April 1st, 2014 @ 2:12 pm by Camille Kirk
Sustainable 2nd Century and the Office of Environmental Stewardship and Sustainability will blog about water use, water conservation and the drought throughout 2014, with a special emphasis on these topics during spring quarter.
For our first water-focused post, we’re going to share something that the Chemistry Department at UC Davis has done to conserve water.
Research instrumentation often generates a lot of heat, thus needing water cooling. The UC Davis Chemistry Department is on the road to converting all of its water cooling from single-pass, domestic water use, to cooling by the campus chilled water loop. In 2010, machine shop engineer Michael Sisto realized that a chilled water pipe was in close proximity to two x-ray diffractometers, each using about 8-10 liters per minute, twenty-four hours per day, seven days per week. For under $1,000 in expense to the department, he was able to tie into the chilled water loop, saving close to two million gallons per year of drinking water.

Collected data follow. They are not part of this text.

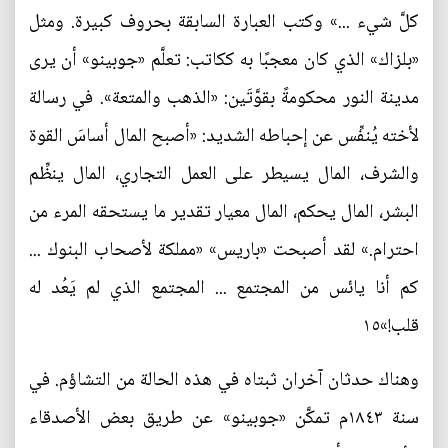
كلَّ شيء ...» وكتب العبارة السابقة بحروف كبيرة. ومثل
«بلزاك» الذي كان معجبًا به ككاتب: تعلَّم «جوبينو» أن يرى
مدينة النور محكومةً بقوَّتَين: «الذهب والمتعة». في رسالة
لأخته يُنفِّس عن إحباطه الشديد: «أصبح المال أساسَ القوة
والشرف، المال يسيطر على العمل التجاري، المال ينظِّم
البشر، المال يحكم، المال معيار تقدير ما يستحقه المرء من
احترام.» لقد أصبحت «باريس» «مملكة لأصحاب البنوك ...
كم أنا يائس من المجتمع ... المجتمع الذي لم يَعُد له
قلب!»١٥
وهناك حدثان آخران ثبتاه في هذه الحالة من التشاؤم. في
سنة ١٨٤٣م تمكَّن «جوبينو» عن طريق بعض الأصدقاء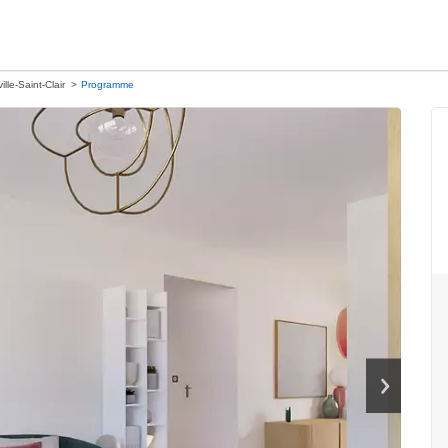
ille-Saint-Clair
Programme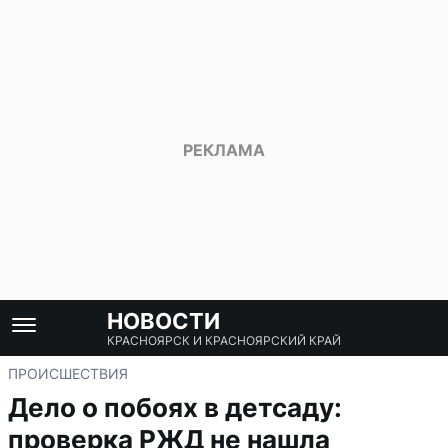
НОВОСТИ
КРАСНОЯРСК И КРАСНОЯРСКИЙ КРАЙ
ПРОИСШЕСТВИЯ
Дело о побоях в детсаду:
проверка РЖД не нашла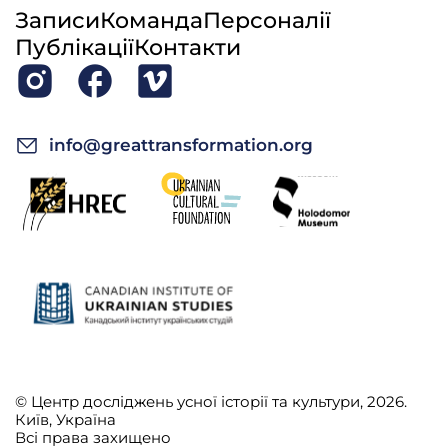
Записи
Команда
Персоналії
Публікації
Контакти
info@greattransformation.org
© Центр досліджень усної історії та культури, 2026.
Київ, Україна
Всі права захищено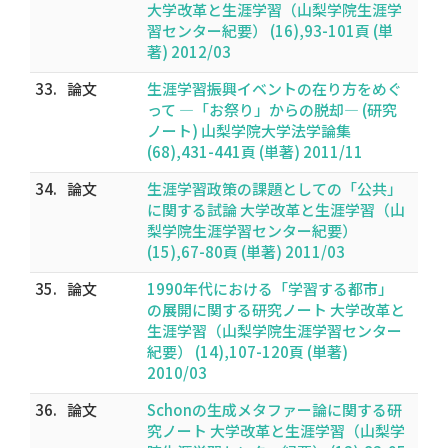
大学改革と生涯学習（山梨学院生涯学
習センター紀要） (16),93-101頁 (単
著) 2012/03
33.
論文
生涯学習振興イベントの在り方をめぐ
って ―「お祭り」からの脱却― (研究
ノート) 山梨学院大学法学論集
(68),431-441頁 (単著) 2011/11
34.
論文
生涯学習政策の課題としての「公共」
に関する試論 大学改革と生涯学習（山
梨学院生涯学習センター紀要）
(15),67-80頁 (単著) 2011/03
35.
論文
1990年代における「学習する都市」
の展開に関する研究ノート 大学改革と
生涯学習（山梨学院生涯学習センター
紀要） (14),107-120頁 (単著)
2010/03
36.
論文
Schonの生成メタファー論に関する研
究ノート 大学改革と生涯学習（山梨学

Future cooling water upgrades will be more expensive and will require a substantial commitment from the department, dean and provost. Chemistry plans to spend close to $100,000 in converting a stand-alone cooling loop for the building, and then connecting other instruments that are still on single pass cooling. A double benefit from this “process cooling” will be a helium recovery system that will recycle 80-90% of the super-cooling gas needed for cryochemistry. The 2013 helium bill in Chemistry was more than $60,000. Similar recycling systems are already working for the benefit of principal investigators and the campus in the Physics Department.
Other departments with process cooling loads are encouraged to follow Chemistry’s example. Bravo, UC Davis Chemistry!
If you have a story of water conservation that you would like to tell, or a leak or water-saving idea you would like to report, write to firstname.lastname@example.org.
Join the discussion!
Previous post: Entering the 2015 Solar Decathlon!
Next post: Jess S. Jackson Sustainable Winery Building Wins Best Practice Award!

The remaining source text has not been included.